Roughly 40 of those officers rushed into the building, where 23 victims were carried out to medics. Of those victims, 20 survived, the chief said.

Pustizzi commended Stoneman Douglas staff members, saying they were the first ones to try to help save students’ lives. He also praised officers from numerous agencies who assisted in the effort, including two Broward sheriff’s deputies who entered the building.

The BSO deputy assigned as the school’s resource officer, Scot Peterson, resigned Thursday after learning he was under investigation for failing to enter the building while the shooting was underway.
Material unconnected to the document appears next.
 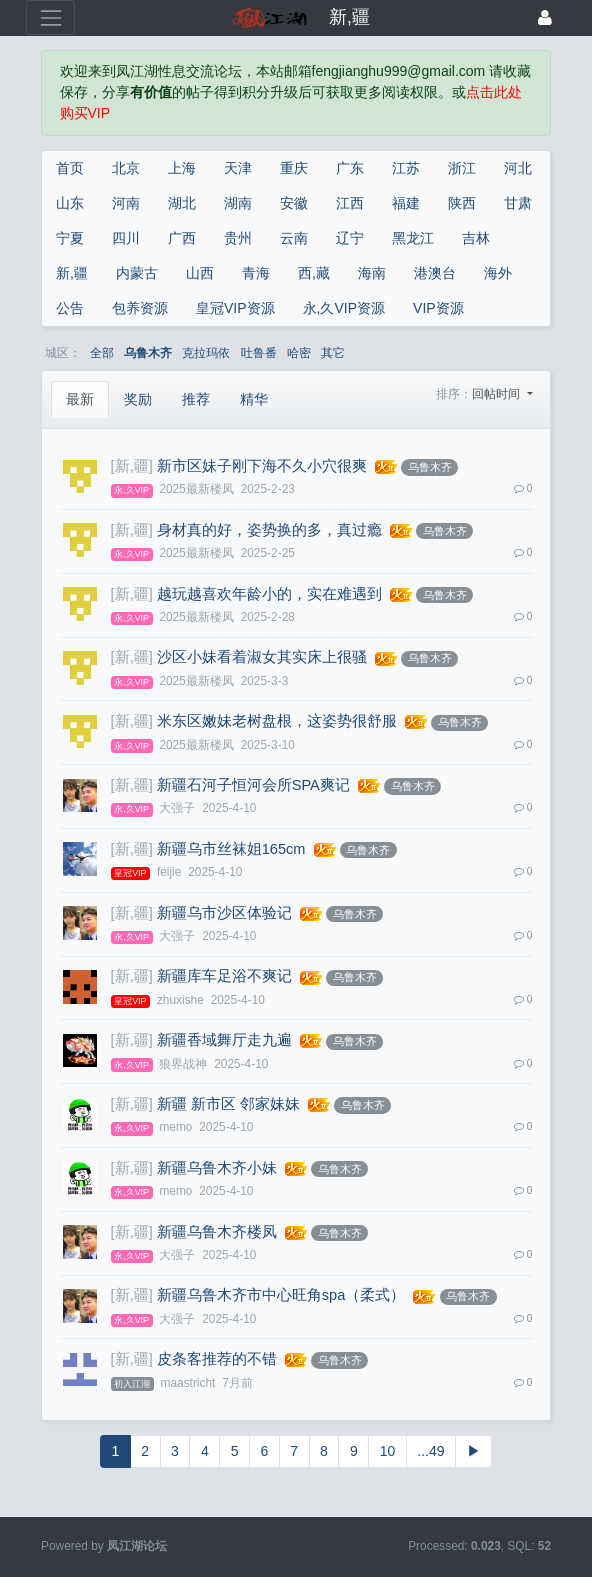 I want to click on 越玩越喜欢年龄小的，实在难遇到, so click(x=269, y=594). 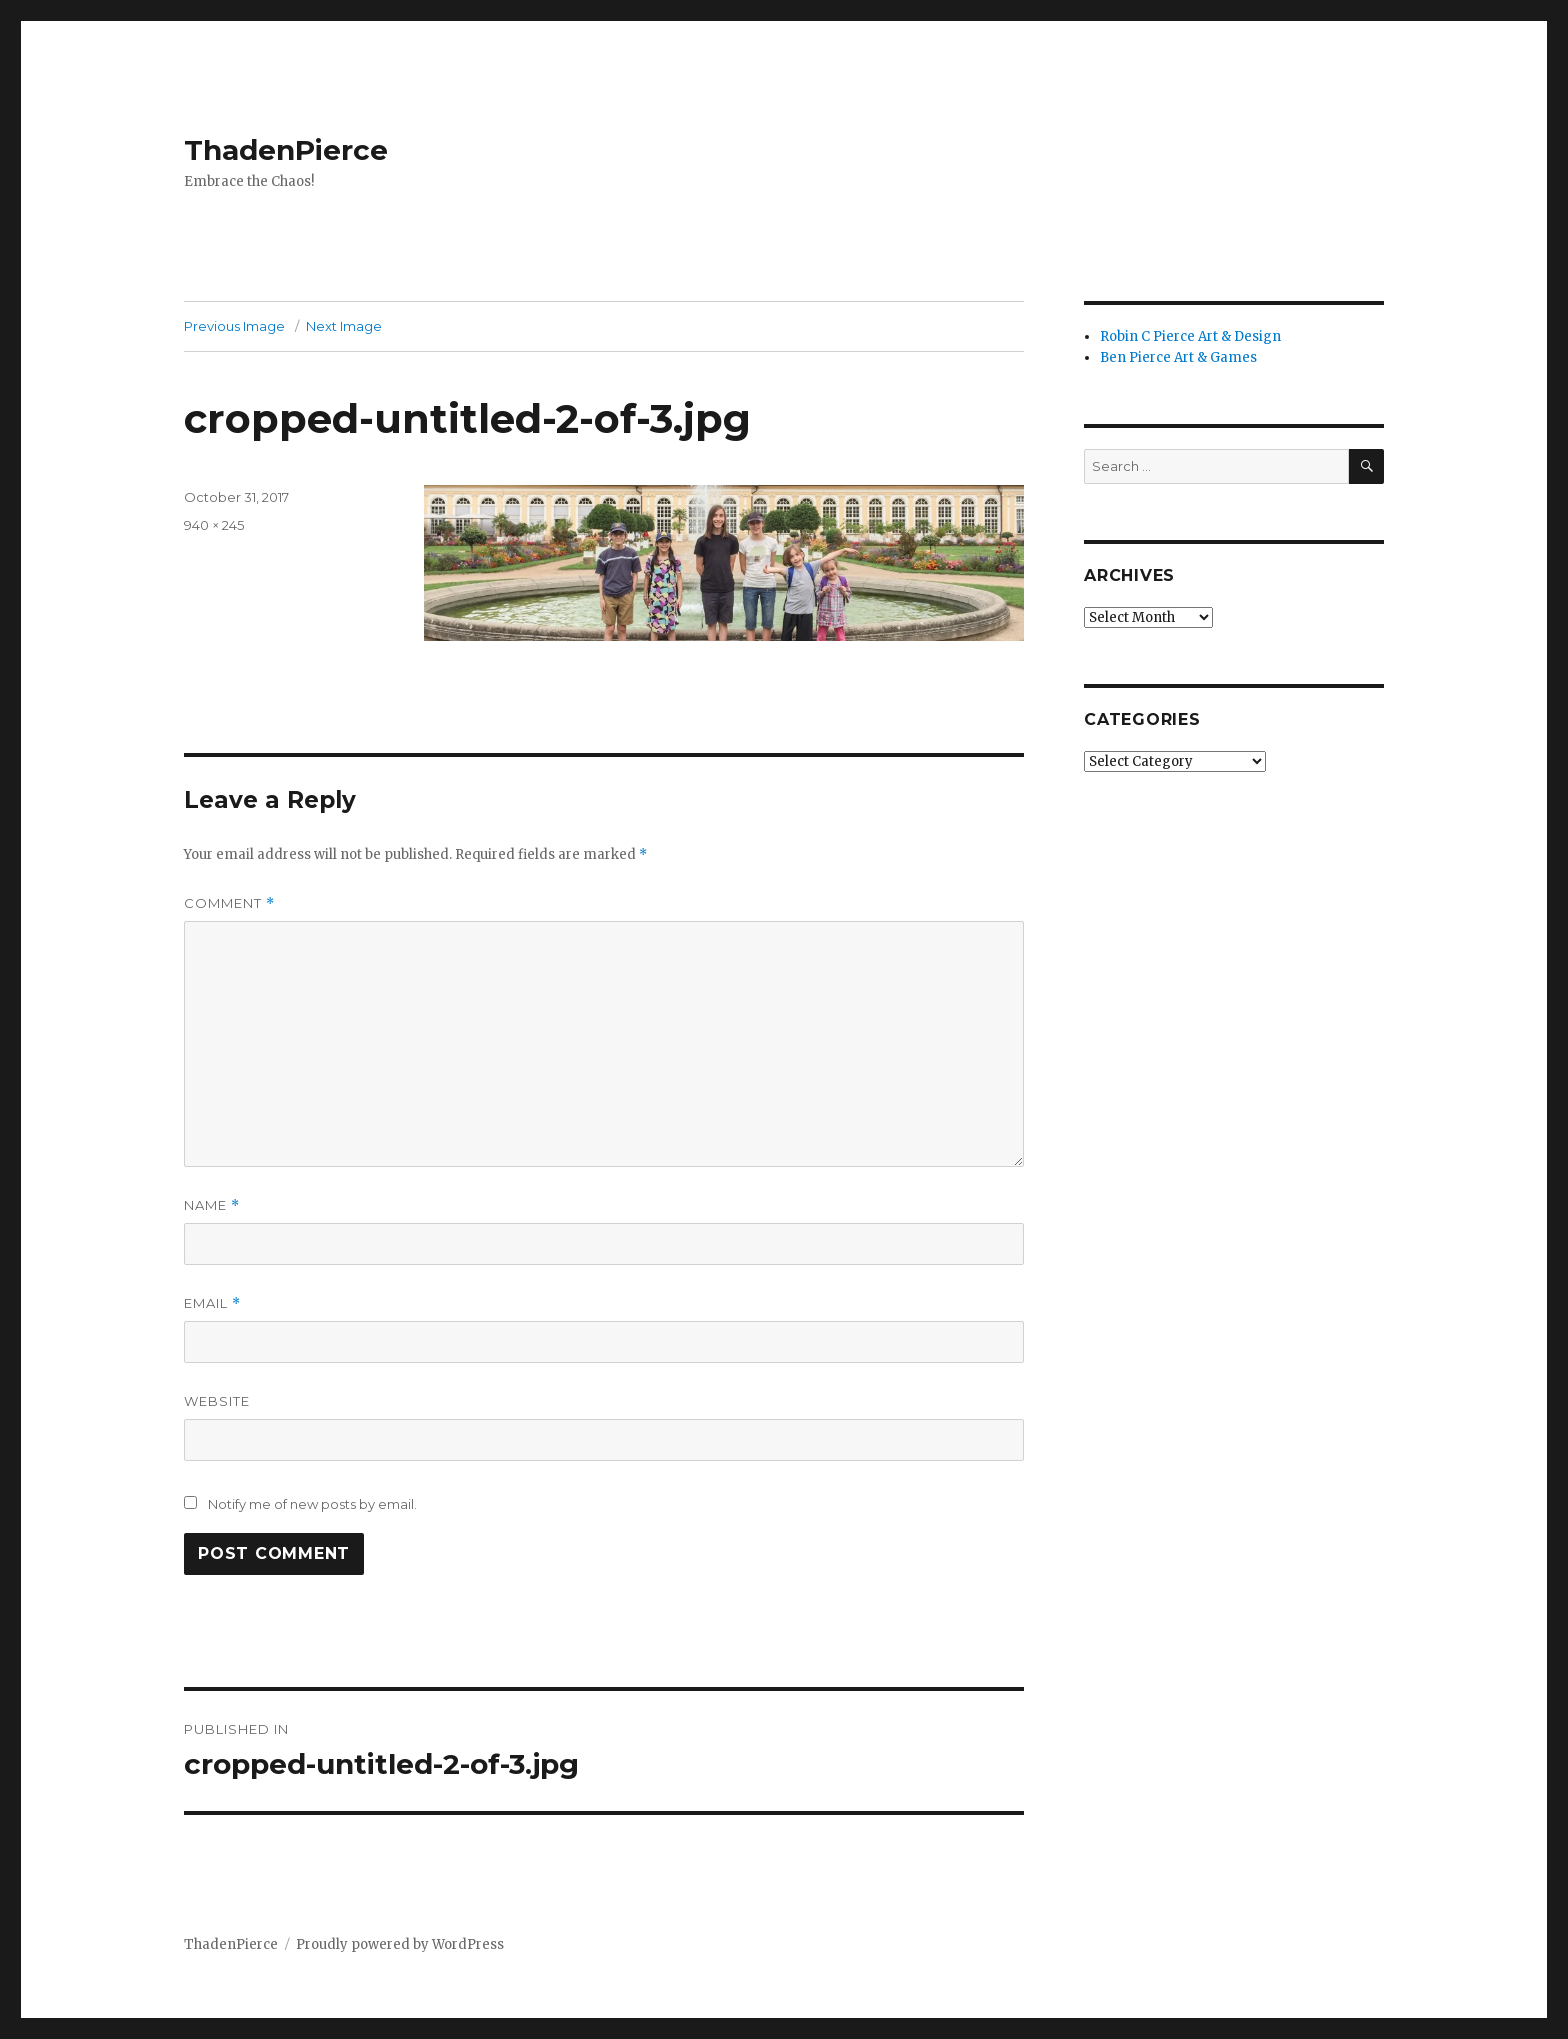 The height and width of the screenshot is (2039, 1568). I want to click on Email, so click(212, 1303).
Pustizzi said officers who did enter the building will need support after responding to the shooting and seeing things that “humans aren’t meant to see.”

“I’ve been a police officer for 30 years,” Pustizzi said at a press conference following the interview. “You know, humans aren’t meant to see this kind of tragedy, but the officers that went in there, the dispatchers that heard it, the firemen that treated the people — you know, there’s obviously a lot of support that needs to be given to them, as well.”

By the time they stormed the building, the shooting had stopped, but officers didn’t know the whereabouts of the gunman, Nikolas Cruz.

“I’m thinking this is a real one. You train for this day. You hope it never happens, but you only have one way — that’s straight in, and you hope that a bullet doesn’t find you, as well, but that’s a possibility,” Pustizzi said.

Pustizzi didn’t need to go in. His officers were already securing the building when he arrived. He set up a command post in the parking lot, which turned into a triage center.

“All the training paid off,” he said. “We did exactly what I would have hoped our officers did. They attacked the problem.”

But Pustizzi said his officers, like so many others, are still dealing with the trauma of that day and some are receiving counseling.

“If you talk to the officers at Columbine, they’ll tell you the same thing. You’ll never forget those kids, those teachers. They’ll never forget what they saw. We might have lost 17 souls, but there are a lot more people that will be affected for the rest of their life.”

During the news conference, Pustizzi also addressed reports about a tape-delay while officers were reviewing the school’s security footage.

“There was a 20-minute delay,” he said. “The delay never put us in a situation where any kids’ lives were in danger or any teachers’ lives were in danger. The delay was simply when we got there and the (Broward) Sheriff’s Office and our officers and other officers from the community went into that building — the key is to get as much intelligence as possible.

“The issue was more of a communication failure on who was reviewing the tape, letting other guys know that it was a 20-minute delay that they were reviewing. So as you can imagine — you heard some of the dispatch tapes from the Sheriff’s Office — at first, the guys are hearing, ‘Oh, he’s on the second floor. Well, it’s not true because we had people on the second floor.”

Broward County Public Schools spokeswoman Tracy Clark said in an email that the school’s cameras do have the ability to be viewed in real time.

“The surveillance system definitely has the ability to view the cameras in real-time,” Clark said. “It also has the ability to view the recorded footage and replay footage from earlier in the day. During the immediate response to the event, the system was being viewed in real-time and the recorded footage was being viewed to retrace the actions of the shooter.”

Clark said the district no longer has access to the footage, “as the server and all footage related to the incident was removed from the district’s possession through a search warrant as part of the investigation to the event.”

Broward County Sheriff Scott Israel said at a news conference he didn’t know about the supposed security system delays, but would look into it.

Pustizzi said his police department will conduct in-depth reviews of their response to the shooting to make sure they learn from any possible mistakes.

“Anytime we have a serious event, we look at everything,” he said. “We hawk it. We try to make sure that we learn from, not only our own mistakes, but anything that anyone else does so we don’t repeat those mistakes.”